Problem details:
Copy out every line of the records in which "status" can be found.

_ _ _ _

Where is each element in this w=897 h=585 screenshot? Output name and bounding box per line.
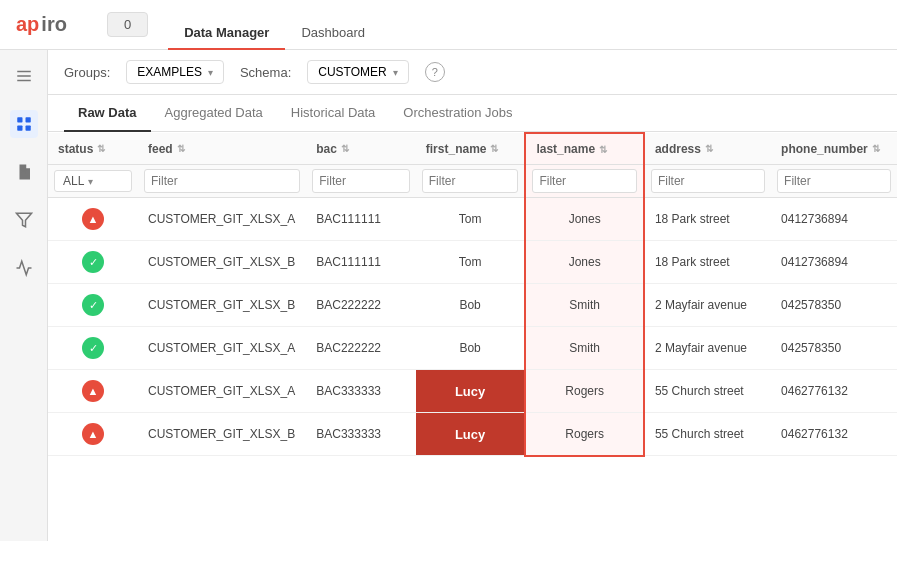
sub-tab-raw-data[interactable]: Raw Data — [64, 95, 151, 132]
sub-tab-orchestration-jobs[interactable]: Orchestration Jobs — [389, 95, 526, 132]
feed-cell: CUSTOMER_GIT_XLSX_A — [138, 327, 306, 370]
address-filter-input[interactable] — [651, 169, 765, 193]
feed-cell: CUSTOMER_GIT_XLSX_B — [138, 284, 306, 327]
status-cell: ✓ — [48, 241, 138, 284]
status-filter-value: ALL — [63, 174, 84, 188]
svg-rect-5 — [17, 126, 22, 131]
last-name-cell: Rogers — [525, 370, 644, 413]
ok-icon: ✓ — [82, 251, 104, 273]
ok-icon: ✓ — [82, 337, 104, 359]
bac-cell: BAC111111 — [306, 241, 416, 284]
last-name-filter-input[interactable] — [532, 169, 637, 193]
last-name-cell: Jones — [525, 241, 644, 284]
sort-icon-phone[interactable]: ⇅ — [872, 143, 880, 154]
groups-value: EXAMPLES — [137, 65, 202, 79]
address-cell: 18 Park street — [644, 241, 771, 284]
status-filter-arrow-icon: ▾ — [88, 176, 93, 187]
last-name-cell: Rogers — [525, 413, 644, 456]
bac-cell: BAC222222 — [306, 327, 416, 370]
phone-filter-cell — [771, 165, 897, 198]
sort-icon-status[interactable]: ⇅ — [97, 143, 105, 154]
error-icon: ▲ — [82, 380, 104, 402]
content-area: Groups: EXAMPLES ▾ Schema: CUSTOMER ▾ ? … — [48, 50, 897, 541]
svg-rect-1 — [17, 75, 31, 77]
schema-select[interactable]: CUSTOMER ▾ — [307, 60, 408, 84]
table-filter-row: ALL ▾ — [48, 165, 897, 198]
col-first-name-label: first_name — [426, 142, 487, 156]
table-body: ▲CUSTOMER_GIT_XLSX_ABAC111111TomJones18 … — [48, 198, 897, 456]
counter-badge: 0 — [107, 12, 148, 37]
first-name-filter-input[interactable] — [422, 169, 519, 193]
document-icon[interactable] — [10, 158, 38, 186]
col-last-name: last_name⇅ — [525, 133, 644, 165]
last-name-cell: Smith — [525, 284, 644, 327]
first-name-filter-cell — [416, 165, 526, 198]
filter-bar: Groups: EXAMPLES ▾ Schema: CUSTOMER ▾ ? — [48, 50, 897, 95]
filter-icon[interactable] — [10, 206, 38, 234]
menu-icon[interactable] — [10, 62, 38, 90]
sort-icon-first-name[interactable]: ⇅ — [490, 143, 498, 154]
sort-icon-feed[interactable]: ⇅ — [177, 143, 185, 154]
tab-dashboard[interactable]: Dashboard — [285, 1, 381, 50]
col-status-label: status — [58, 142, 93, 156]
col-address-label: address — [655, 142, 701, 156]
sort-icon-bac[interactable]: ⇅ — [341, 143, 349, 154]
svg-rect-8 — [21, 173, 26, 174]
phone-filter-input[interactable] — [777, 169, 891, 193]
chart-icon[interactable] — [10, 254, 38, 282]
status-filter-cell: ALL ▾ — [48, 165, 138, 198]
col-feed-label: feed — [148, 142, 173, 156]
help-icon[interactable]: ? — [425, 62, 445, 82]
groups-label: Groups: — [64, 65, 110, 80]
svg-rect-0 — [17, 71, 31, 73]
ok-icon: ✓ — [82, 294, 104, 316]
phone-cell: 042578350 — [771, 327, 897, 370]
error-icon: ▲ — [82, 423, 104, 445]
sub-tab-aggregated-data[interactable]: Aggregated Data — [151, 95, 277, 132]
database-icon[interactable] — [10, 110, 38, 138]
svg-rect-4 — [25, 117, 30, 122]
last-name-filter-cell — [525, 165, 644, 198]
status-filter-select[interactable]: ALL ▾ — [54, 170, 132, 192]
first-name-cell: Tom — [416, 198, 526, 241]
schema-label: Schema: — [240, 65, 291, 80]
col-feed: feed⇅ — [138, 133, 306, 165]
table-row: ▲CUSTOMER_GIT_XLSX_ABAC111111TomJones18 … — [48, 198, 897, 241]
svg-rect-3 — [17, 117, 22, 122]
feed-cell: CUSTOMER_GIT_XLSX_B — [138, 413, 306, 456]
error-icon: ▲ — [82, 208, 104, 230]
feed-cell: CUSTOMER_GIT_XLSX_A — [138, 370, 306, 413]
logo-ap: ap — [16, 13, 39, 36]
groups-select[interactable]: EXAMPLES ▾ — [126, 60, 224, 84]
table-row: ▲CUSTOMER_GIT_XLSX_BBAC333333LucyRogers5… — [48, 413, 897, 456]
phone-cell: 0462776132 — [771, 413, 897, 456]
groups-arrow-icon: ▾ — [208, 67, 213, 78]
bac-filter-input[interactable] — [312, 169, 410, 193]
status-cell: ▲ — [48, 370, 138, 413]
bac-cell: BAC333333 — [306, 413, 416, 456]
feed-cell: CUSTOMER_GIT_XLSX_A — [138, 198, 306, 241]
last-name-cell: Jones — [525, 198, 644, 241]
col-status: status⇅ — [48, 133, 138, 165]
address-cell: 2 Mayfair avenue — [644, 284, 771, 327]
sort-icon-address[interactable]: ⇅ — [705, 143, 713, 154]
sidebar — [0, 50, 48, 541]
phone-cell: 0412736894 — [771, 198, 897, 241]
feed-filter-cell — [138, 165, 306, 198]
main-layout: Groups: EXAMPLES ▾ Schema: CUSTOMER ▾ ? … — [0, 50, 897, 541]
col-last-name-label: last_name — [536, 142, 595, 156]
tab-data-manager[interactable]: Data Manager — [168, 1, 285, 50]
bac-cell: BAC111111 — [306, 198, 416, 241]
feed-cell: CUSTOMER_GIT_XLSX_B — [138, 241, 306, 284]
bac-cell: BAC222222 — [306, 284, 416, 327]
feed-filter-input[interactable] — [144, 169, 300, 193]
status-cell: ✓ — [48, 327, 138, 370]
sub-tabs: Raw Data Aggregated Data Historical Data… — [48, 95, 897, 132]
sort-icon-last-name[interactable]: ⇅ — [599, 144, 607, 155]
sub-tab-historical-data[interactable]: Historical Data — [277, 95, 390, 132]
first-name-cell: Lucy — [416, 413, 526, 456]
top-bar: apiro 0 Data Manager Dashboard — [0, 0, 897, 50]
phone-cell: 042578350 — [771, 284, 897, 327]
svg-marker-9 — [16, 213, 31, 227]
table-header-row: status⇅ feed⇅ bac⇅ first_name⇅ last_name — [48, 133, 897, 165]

_ _ _ _

Written answer:
status-cell: ✓ — [48, 241, 138, 284]
status-filter-value: ALL — [63, 174, 84, 188]
status-filter-arrow-icon: ▾ — [88, 176, 93, 187]
sort-icon-status[interactable]: ⇅ — [97, 143, 105, 154]
col-status-label: status — [58, 142, 93, 156]
status-filter-cell: ALL ▾ — [48, 165, 138, 198]
status-filter-select[interactable]: ALL ▾ — [54, 170, 132, 192]
status-cell: ▲ — [48, 370, 138, 413]
col-status: status⇅ — [48, 133, 138, 165]
status-cell: ✓ — [48, 327, 138, 370]
table-header-row: status⇅ feed⇅ bac⇅ first_name⇅ last_name — [48, 133, 897, 165]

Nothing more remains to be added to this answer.